As crianças devem aprender a usar a Internet em segurança. Não revelar dados pessoais, não marcar encontros com pessoas que apenas conhecem online. Não abrir mensagens ou ficheiros de pessoas que não conhecem e saber que devem sempre contar a um adulto de confiança qualquer situação que os faça sentir-se desconfortáveis.

R (Revelar)
Os toques ou conversas sobre as partes privadas, os segredos maus, ou qualquer outra situação que gere emoções negativas deve ser revelada a um adulto de confiança. As crianças devem ser ajudadas a identificar estes adultos, fazendo aquilo que alguns autores chamam do «círculo da confiança».Quem está dentro do círculo de confiança? Quem são as pessoas a quem posso pedir ajuda se precisar?
Dentro deste círculo devem estar várias pessoas, a quem a criança deve revelar qualquer situação potencialmente abusiva até que seja acreditada e protegida.

Em resumo, prevenir o abuso sexual não envolve falar de penetração, masturbação ou expor a criança a conteúdos sexualmente explícitos. Implica abordar temas como o corpo, os toques, os direitos, as emoções, os segredos e os riscos associados ao uso da Internet. Implica também aprender a identificar potenciais situações de risco e pedir ajuda.
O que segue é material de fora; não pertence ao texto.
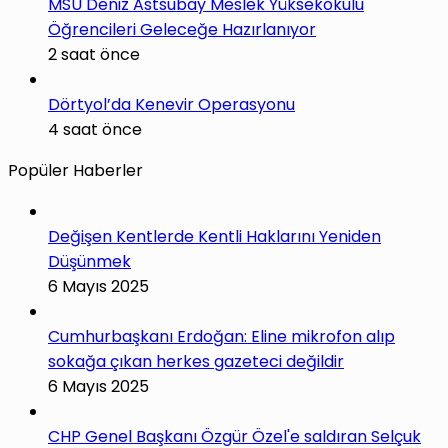
MSÜ Deniz Astsubay Meslek Yüksekokulu
Öğrencileri Geleceğe Hazırlanıyor
2 saat önce
Dörtyol’da Kenevir Operasyonu
4 saat önce
Popüler Haberler
Değişen Kentlerde Kentli Haklarını Yeniden
Düşünmek
6 Mayıs 2025
Cumhurbaşkanı Erdoğan: Eline mikrofon alıp
sokağa çıkan herkes gazeteci değildir
6 Mayıs 2025
CHP Genel Başkanı Özgür Özel'e saldıran Selçuk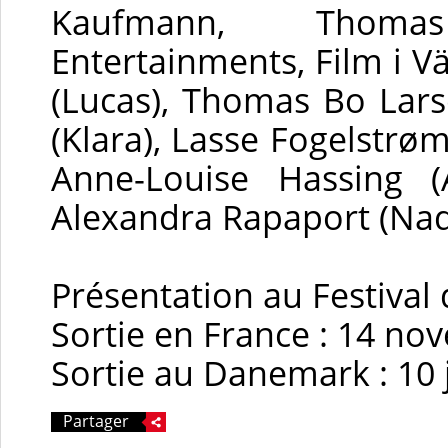
Kaufmann, Thomas
Entertainments, Film i V
(Lucas), Thomas Bo Lar
(Klara), Lasse Fogelstrø
Anne-Louise Hassing (
Alexandra Rapaport (Nad
Présentation au Festival
Sortie en France : 14 n
Sortie au Danemark : 10 
Partager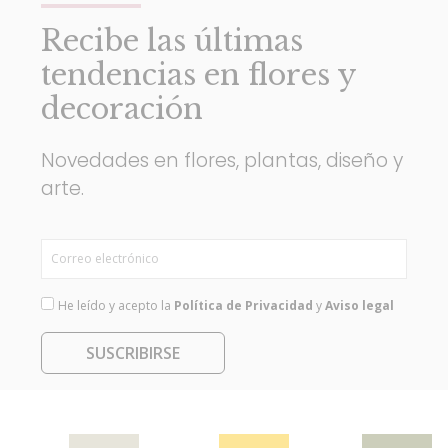
Recibe las últimas
tendencias en flores y
decoración
Novedades en flores, plantas, diseño y
arte.
He leído y acepto la
Política de Privacidad
y
Aviso legal
SUSCRIBIRSE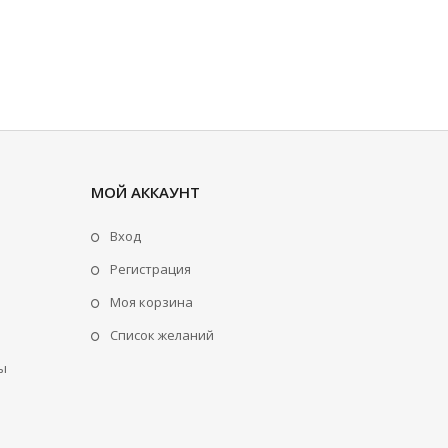
МОЙ АККАУНТ
Вход
Регистрация
Моя корзина
Cписок желаний
ы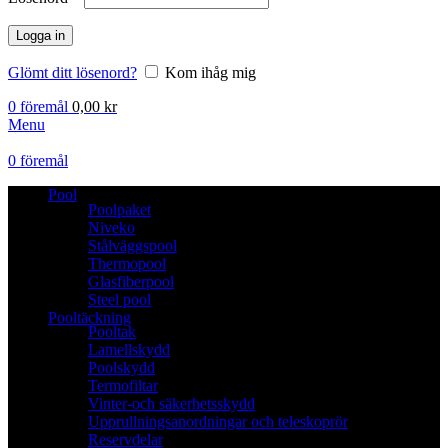
Logga in
Glömt ditt lösenord?
Kom ihåg mig
0
föremål
0,00
kr
Menu
0
föremål
Pool
Poolpaket
Niveko
Stålväggspool
Thermopool
Glasfiberpool
Steel pool
Pooltäckning
Pooltak
Lamellskydd
Poolskydd
Termofiltar
Vinter-och säkerhetsskydd
Upprullningsanordningar och teleskoprör
Reservdelar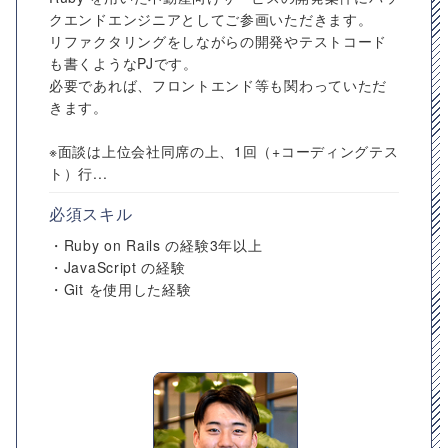
クエンドエンジニアとしてご参画いただきます。
リファクタリングをしながらの開発やテストコード
も書くようなPJです。
必要であれば、フロントエンド等も関わっていただ
きます。
※面談は上位会社同席の上、1回（+コーディングテス
ト）行...
必須スキル
・Ruby on Rails の経験3年以上
・JavaScript の経験
・Git を使用した経験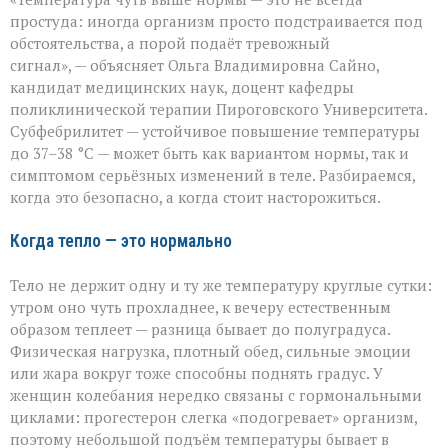
спешите
пить
простуда: иногда организм просто подстраивается под
жаропонижающее»
обстоятельства, а порой подаёт тревожный
что
сигнал», — объясняет Ольга Владимировна Сайно,
скрывает
температура
кандидат медицинских наук, доцент кафедры
37–
поликлинической терапии Пироговского Университета.
38 °C
Субфебрилитет — устойчивое повышение температуры
до 37–38 °C — может быть как вариантом нормы, так и
симптомом серьёзных изменений в теле. Разбираемся,
когда это безопасно, а когда стоит насторожиться.
Когда тепло — это нормально
Тело не держит одну и ту же температуру круглые сутки:
утром оно чуть прохладнее, к вечеру естественным
образом теплеет — разница бывает до полуградуса.
Физическая нагрузка, плотный обед, сильные эмоции
или жара вокруг тоже способны поднять градус. У
женщин колебания нередко связаны с гормональными
циклами: прогестерон слегка «подогревает» организм,
поэтому небольшой подъём температуры бывает в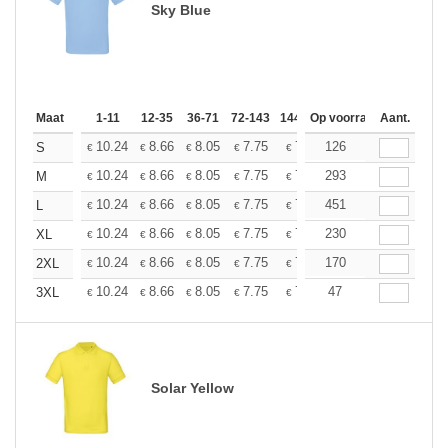
Sky Blue
Maat
1-11
12-35
36-71
72-143
144-287
Op voorraad
288 +
Aant.
Meer
+
10.24
8.66
8.05
7.75
7.32
126
6.77
S
€
€
€
€
€
€
+
10.24
8.66
8.05
7.75
7.32
293
6.77
M
€
€
€
€
€
€
+
10.24
8.66
8.05
7.75
7.32
451
6.77
L
€
€
€
€
€
€
+
10.24
8.66
8.05
7.75
7.32
230
6.77
XL
€
€
€
€
€
€
+
10.24
8.66
8.05
7.75
7.32
170
6.77
2XL
€
€
€
€
€
€
+
10.24
8.66
8.05
7.75
7.32
47
6.77
3XL
€
€
€
€
€
€
Solar Yellow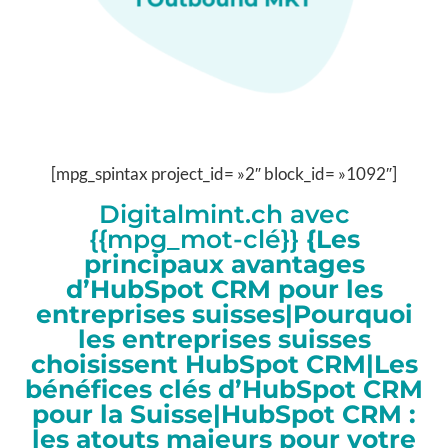
[mpg_spintax project_id= »2″ block_id= »1092″]
Digitalmint.ch avec
{{mpg_mot-clé}}
{Les
principaux avantages
d’HubSpot CRM pour les
entreprises suisses|Pourquoi
les entreprises suisses
choisissent HubSpot CRM|Les
bénéfices clés d’HubSpot CRM
pour la Suisse|HubSpot CRM :
les atouts majeurs pour votre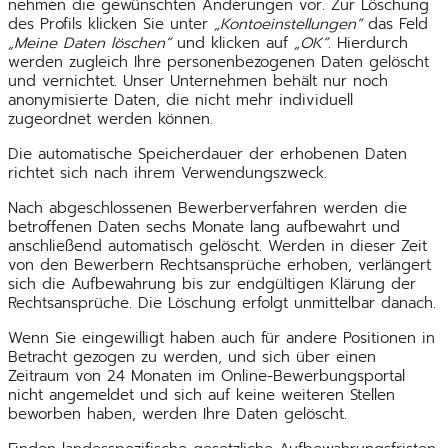
nehmen die gewünschten Änderungen vor. Zur Löschung
des Profils klicken Sie unter
„Kontoeinstellungen“
das Feld
„Meine Daten löschen“
und klicken auf
„OK“
. Hierdurch
werden zugleich Ihre personenbezogenen Daten gelöscht
und vernichtet. Unser Unternehmen behält nur noch
anonymisierte Daten, die nicht mehr individuell
zugeordnet werden können.
Die automatische Speicherdauer der erhobenen Daten
richtet sich nach ihrem Verwendungszweck.
Nach abgeschlossenen Bewerberverfahren werden die
betroffenen Daten sechs Monate lang aufbewahrt und
anschließend automatisch gelöscht. Werden in dieser Zeit
von den Bewerbern Rechtsansprüche erhoben, verlängert
sich die Aufbewahrung bis zur endgültigen Klärung der
Rechtsansprüche. Die Löschung erfolgt unmittelbar danach.
Wenn Sie eingewilligt haben auch für andere Positionen in
Betracht gezogen zu werden, und sich über einen
Zeitraum von 24 Monaten im Online-Bewerbungsportal
nicht angemeldet und sich auf keine weiteren Stellen
beworben haben, werden Ihre Daten gelöscht.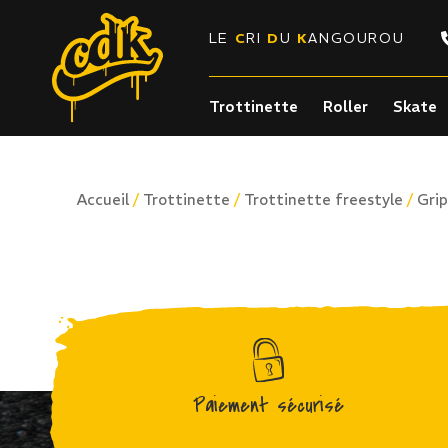
LE
C
RI
D
U
K
ANGOUROU
Trottinette
Roller
Skate
/
/
/
Accueil
Trottinette
Trottinette freestyle
Grip
Paiement sécurisé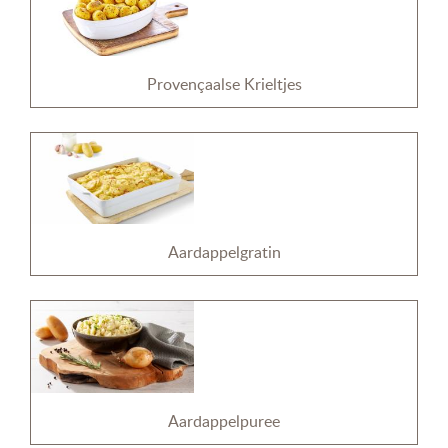
Provençaalse Krieltjes
Aardappelgratin
Aardappelpuree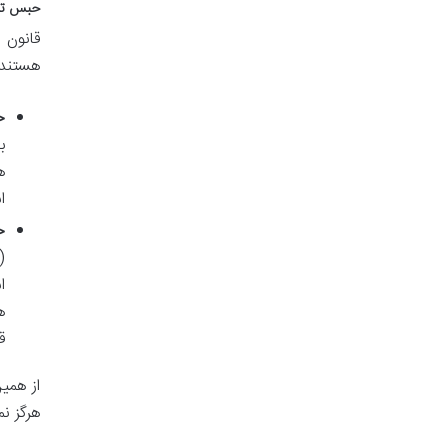
حبس تع
قانون 
هستند.
ح
ب
ه
ا
ح
(
ا
ه
ق
از همی
هرگز ن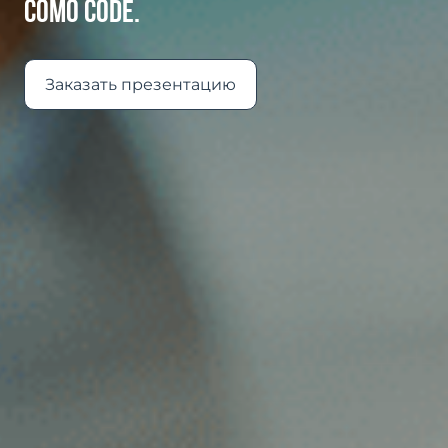
COMO CODE.
Заказать презентацию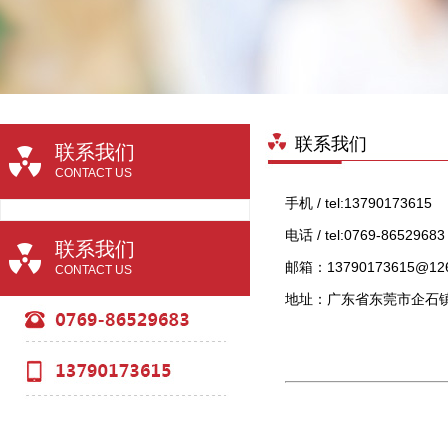
联系我们
联系我们
CONTACT US
手机 / tel:13790173615
电话 / tel:0769-86529683
联系我们
邮箱：13790173615@126
CONTACT US
地址：广东省东莞市企石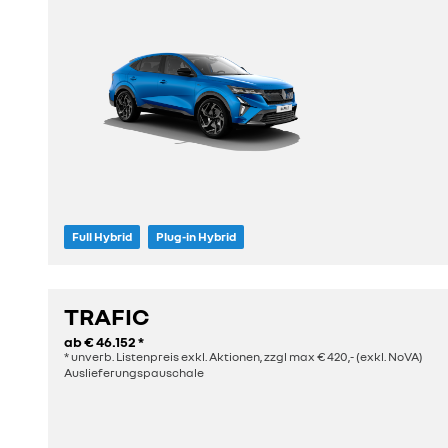
Full Hybrid
Plug-in Hybrid
Sitze
Länge
5
4,71 m
TRAFIC
ab
€ 46.152
*
entdecken
* unverb. Listenpreis exkl. Aktionen, zzgl max € 420,- (exkl. NoVA)
Auslieferungspauschale
konfigurieren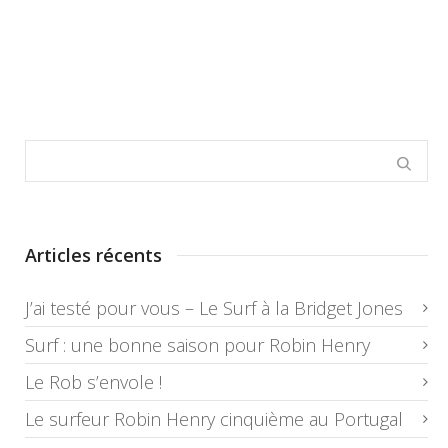
Articles récents
J’ai testé pour vous – Le Surf à la Bridget Jones
Surf : une bonne saison pour Robin Henry
Le Rob s’envole !
Le surfeur Robin Henry cinquième au Portugal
A prevenção do abuso sexual é da responsabilidade de todos nós, enquanto comunidade. Exige uma abordagem sistémica e holística, envolvendo a criança, os pais, professores e técnicos de uma forma geral.
Exige ainda (talvez o mais difícil) que toda a comunidade passe a abordar este tema com a mesma naturalidade com que aborda a prevenção rodoviária ou realiza simulacros de sismos nas escolas. No fundo, dotar as crianças de competências para lidar com potenciais situações de risco.

Não podemos ignorar. Devemos P.R.E.V.E.N.I.R.